### What the exercise asks
Show each line of the records below where the word "simulation" occurs.

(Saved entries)
********************

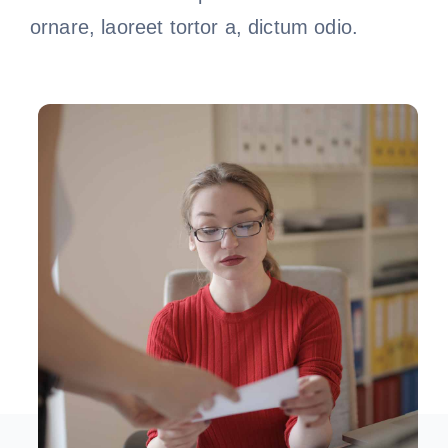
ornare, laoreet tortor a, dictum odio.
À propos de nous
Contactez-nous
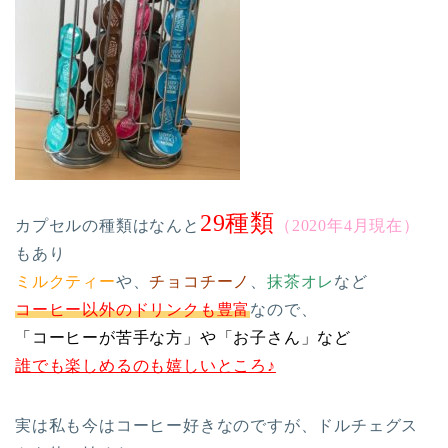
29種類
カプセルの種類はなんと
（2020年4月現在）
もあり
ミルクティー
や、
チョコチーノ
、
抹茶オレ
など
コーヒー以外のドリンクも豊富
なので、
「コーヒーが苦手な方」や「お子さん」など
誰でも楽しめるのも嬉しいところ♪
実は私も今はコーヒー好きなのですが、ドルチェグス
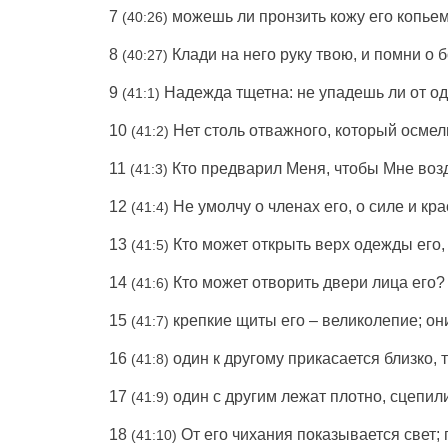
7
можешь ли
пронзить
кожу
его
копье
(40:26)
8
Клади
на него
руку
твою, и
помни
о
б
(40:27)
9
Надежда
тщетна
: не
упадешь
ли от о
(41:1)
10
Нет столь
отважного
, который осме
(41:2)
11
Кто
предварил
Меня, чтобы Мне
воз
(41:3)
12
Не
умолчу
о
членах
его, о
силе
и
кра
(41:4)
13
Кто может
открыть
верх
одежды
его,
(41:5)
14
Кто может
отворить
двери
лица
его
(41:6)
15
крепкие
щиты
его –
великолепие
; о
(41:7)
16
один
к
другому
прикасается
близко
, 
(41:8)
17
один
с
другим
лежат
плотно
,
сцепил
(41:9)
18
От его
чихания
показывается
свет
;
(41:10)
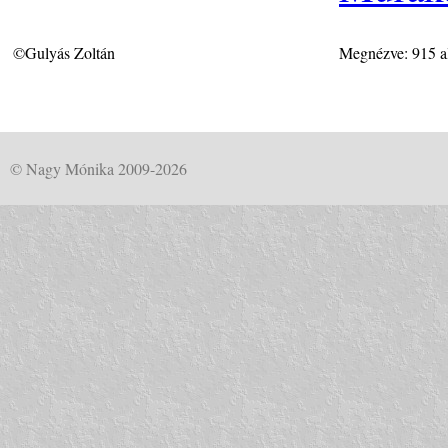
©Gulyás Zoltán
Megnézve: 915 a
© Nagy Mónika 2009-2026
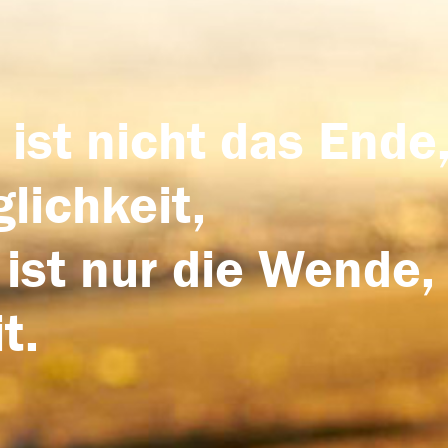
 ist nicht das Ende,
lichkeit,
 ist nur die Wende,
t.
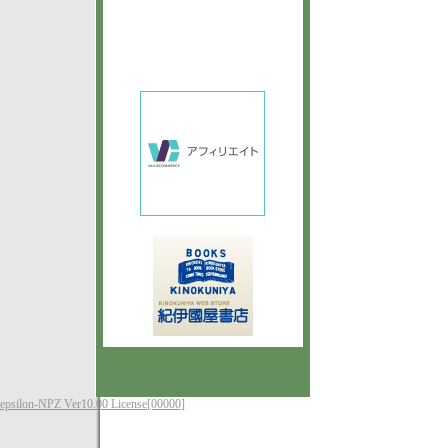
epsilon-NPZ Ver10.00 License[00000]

********************

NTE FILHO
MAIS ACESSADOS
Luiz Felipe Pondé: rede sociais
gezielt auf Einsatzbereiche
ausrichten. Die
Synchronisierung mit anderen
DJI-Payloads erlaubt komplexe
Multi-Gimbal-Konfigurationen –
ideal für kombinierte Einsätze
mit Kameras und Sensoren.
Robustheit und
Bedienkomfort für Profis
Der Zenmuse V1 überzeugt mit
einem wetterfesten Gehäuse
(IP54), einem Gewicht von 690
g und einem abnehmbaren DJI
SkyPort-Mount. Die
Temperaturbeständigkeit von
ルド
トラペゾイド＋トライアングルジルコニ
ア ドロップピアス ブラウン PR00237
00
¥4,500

********************

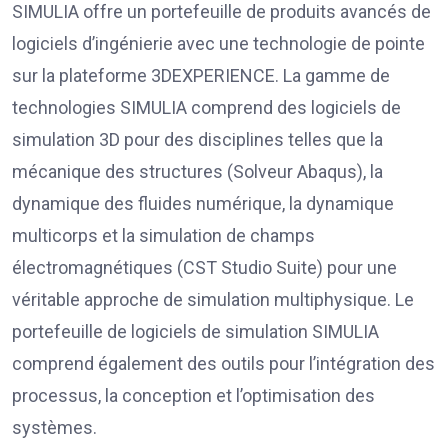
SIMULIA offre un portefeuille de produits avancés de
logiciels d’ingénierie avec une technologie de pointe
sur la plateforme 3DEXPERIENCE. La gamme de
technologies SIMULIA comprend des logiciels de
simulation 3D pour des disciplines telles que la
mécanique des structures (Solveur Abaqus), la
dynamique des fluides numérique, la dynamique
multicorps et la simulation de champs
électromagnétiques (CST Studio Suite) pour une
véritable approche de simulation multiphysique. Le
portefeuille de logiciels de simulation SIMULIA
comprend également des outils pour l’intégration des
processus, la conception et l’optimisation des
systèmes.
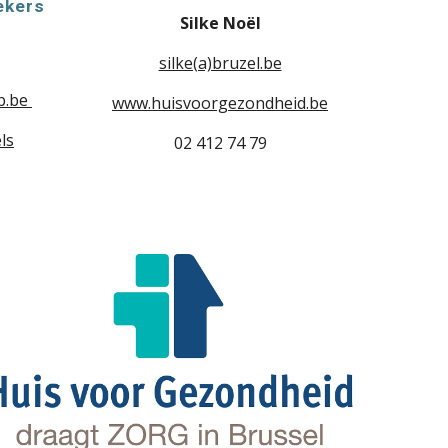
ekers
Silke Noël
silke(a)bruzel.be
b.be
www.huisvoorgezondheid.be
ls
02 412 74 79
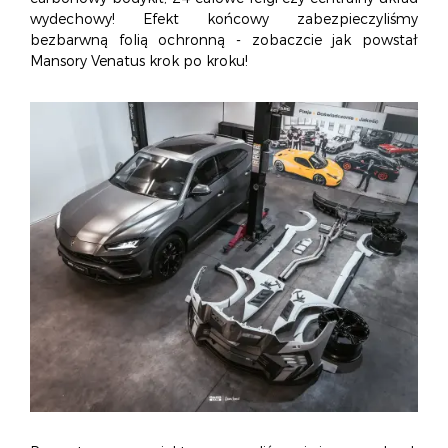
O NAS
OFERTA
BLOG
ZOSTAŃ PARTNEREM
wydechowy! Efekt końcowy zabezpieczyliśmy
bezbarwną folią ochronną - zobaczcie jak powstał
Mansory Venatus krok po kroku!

********************

### Output of the task
simulation 3D pour des disciplines telles que la
multicorps et la simulation de champs
véritable approche de simulation multiphysique. Le
portefeuille de logiciels de simulation SIMULIA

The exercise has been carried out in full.